§ DESCRIPTION OF THE TASK
Where the records hold the string "with", show the whole line it sits on.

Transcribed page contents

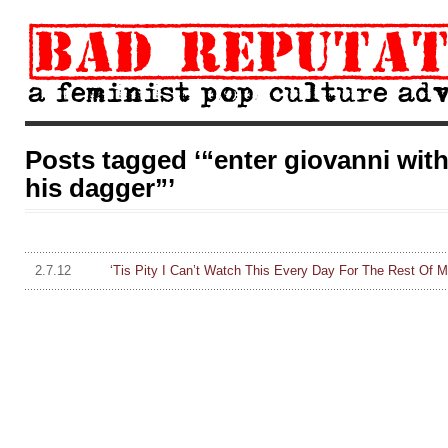
Posts tagged ‘“enter giovanni wit
his dagger”’
2.7.12
‘Tis Pity I Can’t Watch This Every Day For The Rest Of 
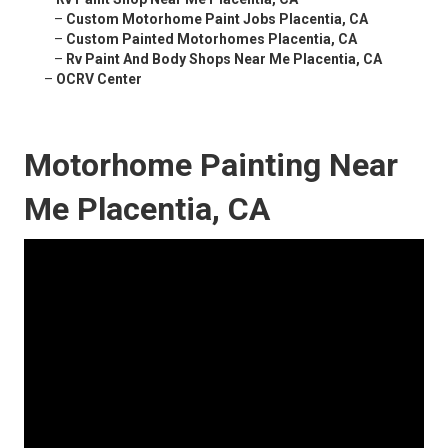
–
Custom Motorhome Paint Jobs Placentia, CA
–
Custom Painted Motorhomes Placentia, CA
–
Rv Paint And Body Shops Near Me Placentia, CA
–
OCRV Center
Motorhome Painting Near
Me Placentia, CA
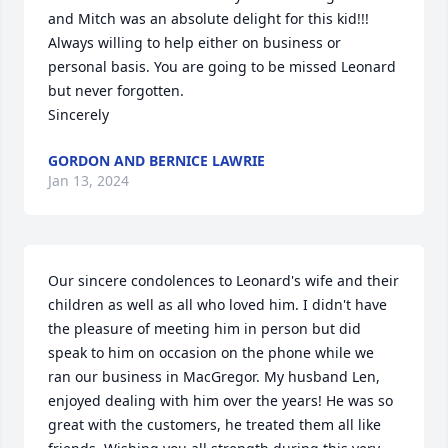
and Mitch was an absolute delight for this kid!!! 
Always willing to help either on business or 
personal basis. You are going to be missed Leonard 
but never forgotten. 

Sincerely
GORDON AND BERNICE LAWRIE
Jan 13, 2024
Our sincere condolences to Leonard's wife and their 
children as well as all who loved him. I didn't have 
the pleasure of meeting him in person but did 
speak to him on occasion on the phone while we 
ran our business in MacGregor. My husband Len, 
enjoyed dealing with him over the years! He was so 
great with the customers, he treated them all like 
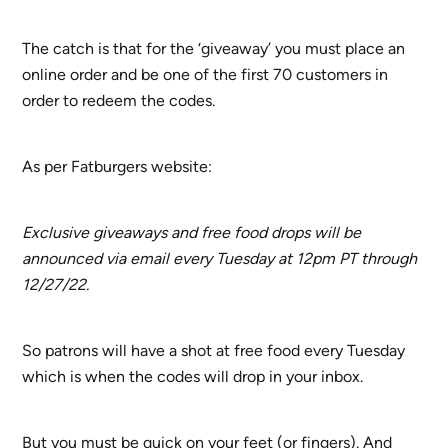
The catch is that for the ‘giveaway’ you must place an
online order and be one of the first 70 customers in
order to redeem the codes.
As per Fatburgers website:
Exclusive giveaways and free food drops will be
announced via email every Tuesday at 12pm PT through
12/27/22.
So patrons will have a shot at free food every Tuesday
which is when the codes will drop in your inbox.
But you must be quick on your feet (or fingers). And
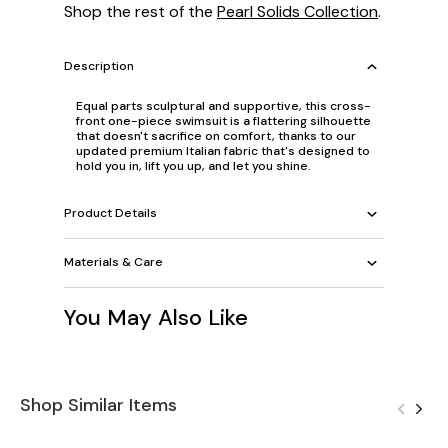
Shop the rest of the
Pearl Solids Collection
.
Description
Equal parts sculptural and supportive, this cross-
front one-piece swimsuit is a flattering silhouette
that doesn't sacrifice on comfort, thanks to our
updated premium Italian fabric that's designed to
hold you in, lift you up, and let you shine.
Product Details
Materials & Care
You May Also Like
Shop Similar Items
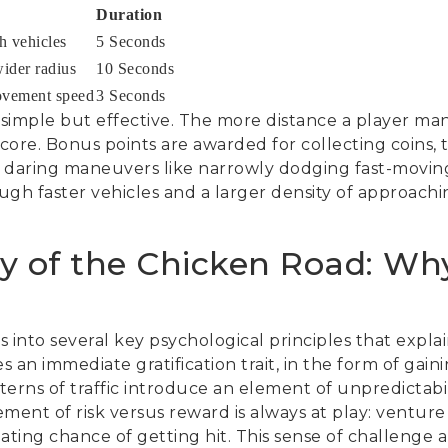
Duration
h vehicles
5 Seconds
wider radius
10 Seconds
ovement speed
3 Seconds
 simple but effective. The more distance a player ma
 score. Bonus points are awarded for collecting coins, 
 daring maneuvers like narrowly dodging fast-moving
ough faster vehicles and a larger density of approachin
y of the Chicken Road: W
into several key psychological principles that explain 
 an immediate gratification trait, in the form of gai
erns of traffic introduce an element of unpredictabil
ment of risk versus reward is always at play: venture
lating chance of getting hit. This sense of challenge a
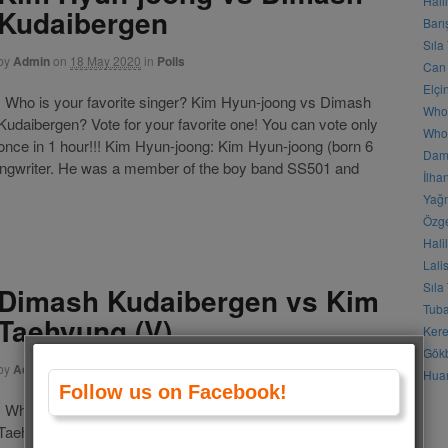
Hali
Kudaibergen
Barı
Sıla
by
Admin
on
18 May 2020
in
Polls
Can 
Elçi
Who is your favorite singer? Kim Hyun-joong vs Dimash
Who
Kudaibergen? Vote for your favorite one! You can vote only
Who 
once in 1 hour!!! Kim Hyun-joong: Kim Hyun-joong (born 6
Daml
songwriter. He was a member of the boy band SS501 and
İlha
Yağm
Özge
Hali
Lali
Sıla
Dimash Kudaibergen vs Kim
Tuba
Taehyung (V)
Kere
Gökb
by
Admin
on
29 May 2019
in
Polls
Huan
Follow us on Facebook!
Who is your favorite singer? Dimash Kudaibergen vs Kim
Taehyung (V)? Vote for your favorite one! You can vote only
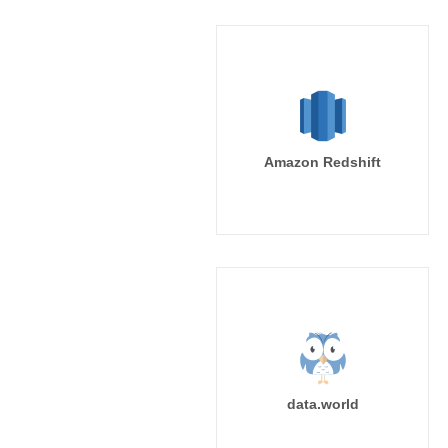
Amazon Redshift
data.world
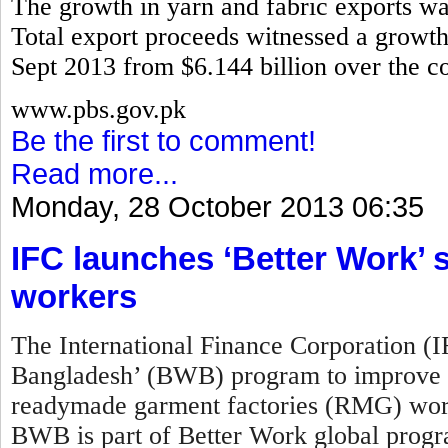
The growth in yarn and fabric exports w
Total export proceeds witnessed a growth 
Sept 2013 from $6.144 billion over the co
www.pbs.gov.pk
Be the first to comment!
Read more...
Monday, 28 October 2013 06:35
IFC launches ‘Better Work
workers
The International Finance Corporation (
Bangladesh’ (BWB) program to improve w
readymade garment factories (RMG) work
BWB is part of Better Work global prog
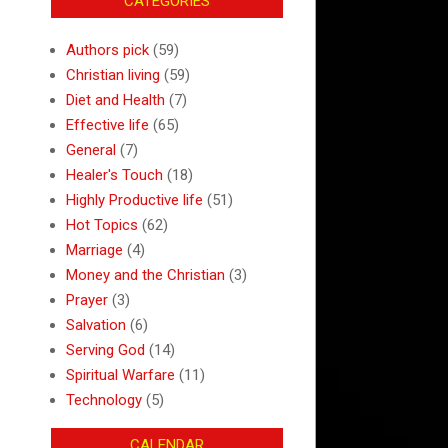
CATEGORIES
Authors pick
(59)
Christian living
(59)
Diet and Health
(7)
Effective life
(65)
General
(7)
Healer's Touch
(18)
Highly Productive life
(51)
Hot Topics
(62)
Marriage
(4)
Money and the Christian
(3)
Prayer
(3)
Salvation
(6)
Serving God
(14)
Spiritual Warfare
(11)
Technology
(5)
CALENDAR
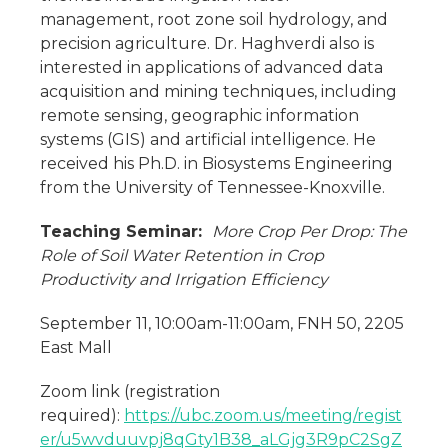
management, root zone soil hydrology, and
precision agriculture. Dr. Haghverdi also is
interested in applications of advanced data
acquisition and mining techniques, including
remote sensing, geographic information
systems (GIS) and artificial intelligence. He
received his Ph.D. in Biosystems Engineering
from the University of Tennessee-Knoxville.
Teaching Seminar:
More Crop Per Drop: The
Role of Soil Water Retention in Crop
Productivity and Irrigation Efficiency
September 11, 10:00am-11:00am, FNH 50, 2205
East Mall
Zoom link (registration
required):
https://ubc.zoom.us/meeting/regist
er/u5wvduuvpj8qGty1B38_aLGjg3R9pC2SgZ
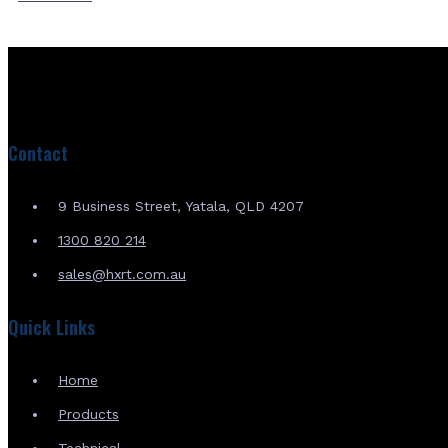
Contact
9 Business Street, Yatala, QLD 4207
1300 820 214
sales@hxrt.com.au
Quick Links
Home
Products
Technical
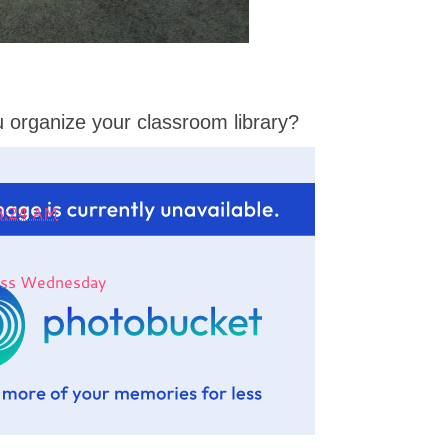
 organize your classroom library?
8:24 AM
less Wednesday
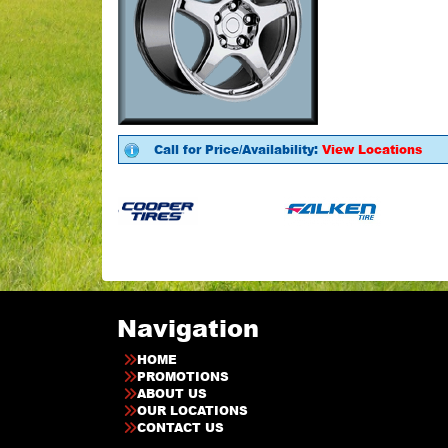
Call for Price/Availability:
View Locations
Navigation
HOME
PROMOTIONS
ABOUT US
OUR LOCATIONS
CONTACT US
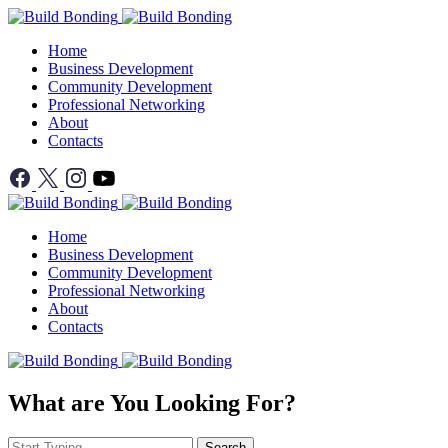
Home
Business Development
Community Development
Professional Networking
About
Contacts
Home
Business Development
Community Development
Professional Networking
About
Contacts
What are You Looking For?
Search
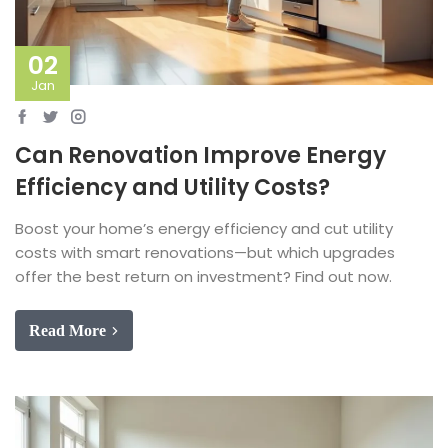
02
Jan
Can Renovation Improve Energy
Efficiency and Utility Costs?
Boost your home’s energy efficiency and cut utility
costs with smart renovations—but which upgrades
offer the best return on investment? Find out now.
Read More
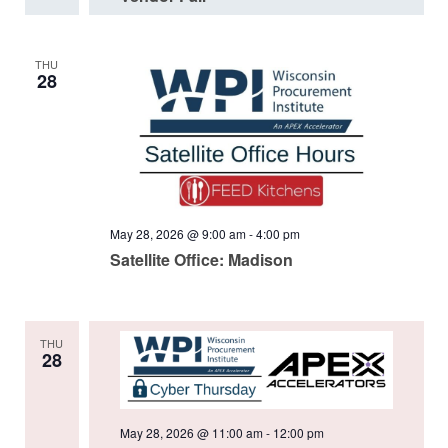
THU
28
May 28, 2026 @ 9:00 am
-
4:00 pm
Satellite Office: Madison
THU
28
May 28, 2026 @ 11:00 am
-
12:00 pm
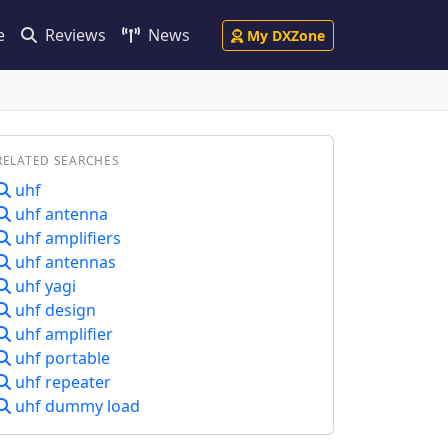
e
Reviews
News
My DXZone
RELATED SEARCHES
uhf
uhf antenna
uhf amplifiers
uhf antennas
uhf yagi
uhf design
uhf amplifier
uhf portable
uhf repeater
uhf dummy load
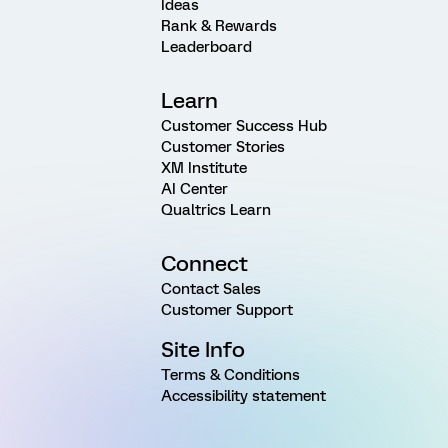
Ideas
Rank & Rewards
Leaderboard
Learn
Customer Success Hub
Customer Stories
XM Institute
AI Center
Qualtrics Learn
Connect
Contact Sales
Customer Support
Site Info
Terms & Conditions
Accessibility statement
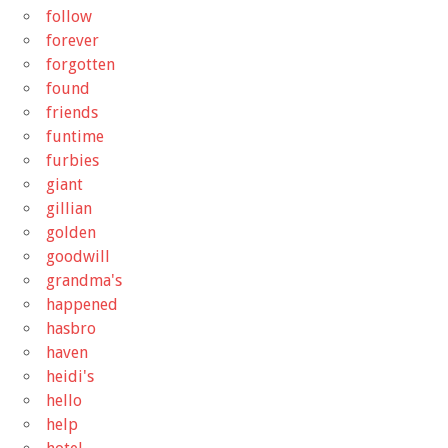
follow
forever
forgotten
found
friends
funtime
furbies
giant
gillian
golden
goodwill
grandma's
happened
hasbro
haven
heidi's
hello
help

§ RESULT
enjoyed dealing with him over the years! He was so 
great with the customers, he treated them all like 
costs with smart renovations—but which upgrades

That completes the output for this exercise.